Had I known this, being an already very over protective and over cautious pet owner, I’d have been much more vigilant and looked out for signs of early cancer; especially as Barney is a black, male dog, aged 10+ years.

The following excerpt/information is taken from this website:

http://www.petcancervaccine.com/melanoma/oral.shtml

Early Signs of Canine Oral Melanoma

Most oral tumors are not noticed early, because it can be difficult for a dog owner to look inside the dog’s mouth. As a result, many tumors go undiagnosed — and untreated — until they are advanced. By then, the dog has a poorer chance of recovery.
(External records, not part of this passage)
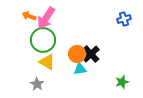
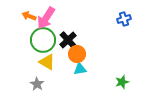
black cross: moved 23 px left, 14 px up
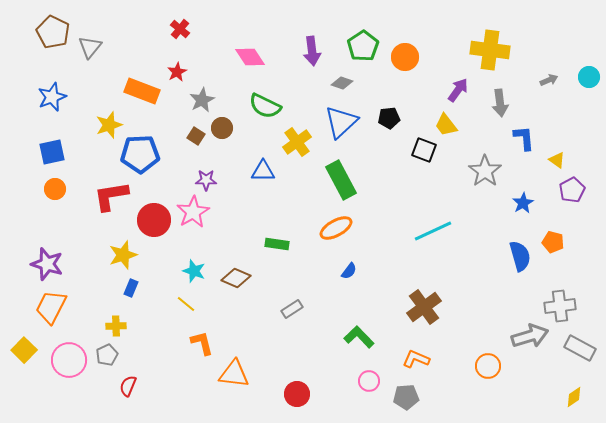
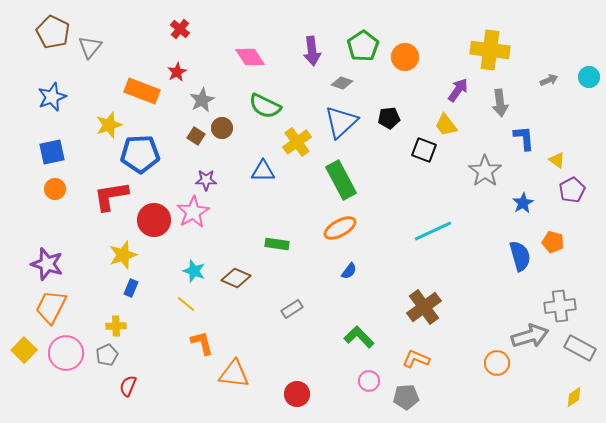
orange ellipse at (336, 228): moved 4 px right
pink circle at (69, 360): moved 3 px left, 7 px up
orange circle at (488, 366): moved 9 px right, 3 px up
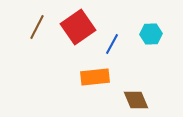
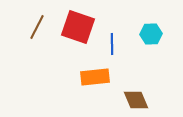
red square: rotated 36 degrees counterclockwise
blue line: rotated 30 degrees counterclockwise
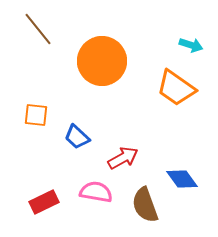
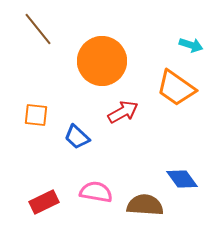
red arrow: moved 46 px up
brown semicircle: rotated 114 degrees clockwise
Fortunately, tumors in the mouth, including canine oral melanomas, are easy for your veterinarian to detect during a routine oral examination. This can mean the difference between life and death for many dogs.

Dog owners can help identify the presence of tumors by looking for secondary signs, including:

  • Difficulty swallowing
  • Bad breath
  • Bleeding
  • Loss of teeth
  • Facial swelling

If you notice any of these signs, it is always a good idea to notify your veterinarian. Your veterinarian knows best how to proceed to diagnose cancer or eliminate it as a concern for you.

Part of the diagnosis for oral tumors often includes a biopsy, or removing a small tissue sample from the tumor and sending it to a laboratory for analysis. Your veterinarian also may use x-rays or other diagnostic tools the help stage the cancer.